Smallholder farmers organized around the Chelchele processing site
1945 – 1970 masl
Indigenous landraces and heirloom cultivars
Vertisol
Banko Chelchele community, Gedeb District, Gedeo Zone, Southern Nations, Nationalities, and Peoples’ Region, Ethiopia
Fully washed and dried on raised beds
October - January
Conventional
Chelchele station is located in the coveted Gedeb district, the southernmost district of Ethiopia’s famous Gedeo zone. Nearly all of Gedeb is known for its gifted processing climate and experienced growers. Washed and natural coffees alike from this area tend to be dense and fruit-forward, ranging from sparkling clean acidic fruits to jammy or herbal concentrated sweetness.
Gedeb and Its Coffee:
Gedeo zone is a narrow section of Ethiopia’s southern highland plateau dense with savvy farmers, a famous terroir, and high competition for cherry. Gedeo as a whole is frequently referred to as “Yirgacheffe”, after the zone’s most famous central district. Gedeb, however, is a terroir, history, and community all its own that merits unique designation in our eyes. Coffees from this district, much closer to Guji zone than the rest of Gedeo, are often the most explosive cup profiles we see from anywhere in Ethiopia. Naturals tend to have perfume-like volatiles, and fully washed lots are often sparklingly clean and fruit candy-like in structure. The Gedeb district is a remote but impressively industrious area for coffee production. Half of its territory is planted with coffee. The city of Gedeb itself is a bustling outpost that links commerce between the Guji and Gedeo Zones, with an expansive network of processing stations who buy cherry from across zone borders.
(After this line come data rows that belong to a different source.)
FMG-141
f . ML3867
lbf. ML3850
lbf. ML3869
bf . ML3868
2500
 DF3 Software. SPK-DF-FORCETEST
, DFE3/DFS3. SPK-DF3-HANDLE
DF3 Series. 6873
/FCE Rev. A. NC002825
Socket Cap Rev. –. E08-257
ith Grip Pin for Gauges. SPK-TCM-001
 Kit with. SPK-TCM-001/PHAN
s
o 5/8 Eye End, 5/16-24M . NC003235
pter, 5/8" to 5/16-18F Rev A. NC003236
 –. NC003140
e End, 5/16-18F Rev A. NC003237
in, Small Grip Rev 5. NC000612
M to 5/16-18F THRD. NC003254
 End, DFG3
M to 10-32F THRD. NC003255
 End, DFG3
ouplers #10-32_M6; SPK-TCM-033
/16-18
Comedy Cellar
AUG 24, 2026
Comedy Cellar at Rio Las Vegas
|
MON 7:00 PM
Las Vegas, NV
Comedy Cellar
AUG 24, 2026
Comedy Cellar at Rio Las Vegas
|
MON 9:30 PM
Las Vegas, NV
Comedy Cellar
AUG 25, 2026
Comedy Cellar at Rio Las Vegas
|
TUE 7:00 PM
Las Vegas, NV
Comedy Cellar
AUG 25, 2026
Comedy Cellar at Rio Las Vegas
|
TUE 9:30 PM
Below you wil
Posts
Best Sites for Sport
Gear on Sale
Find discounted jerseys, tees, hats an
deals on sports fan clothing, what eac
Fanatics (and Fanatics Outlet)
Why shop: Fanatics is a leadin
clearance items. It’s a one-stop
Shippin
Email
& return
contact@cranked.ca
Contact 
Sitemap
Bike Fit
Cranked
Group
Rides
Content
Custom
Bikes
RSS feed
The communities surrounding Gedeb reach some of the highest growing elevations for coffee in the world and are a truly enchanting part of the landscape.
Processing Details
This particular processing station has hundreds of individual smallholders contributing cherries, each averaging about 3 hectares of coffee cultivation. Most of them also produce enset—a fruit-less relative of the banana tree whose pulp is scraped and packed into cakes, fermented underground, and then toasted as kocho, a staple starch in the area. The washed processed coffees are sorted by hand on arrival, then floated to remove less dense and damaged cherries. Next the sorted cherries are depulped, fermented and washed, and then taken to raised beds to fully dry, a process that takes about 18 days. Finished dried parchment is stored locally to rest and allow internal moisture to equilibrate, and then trucked to Addis Ababa to be dehulled and for additional sorting and preparation for export.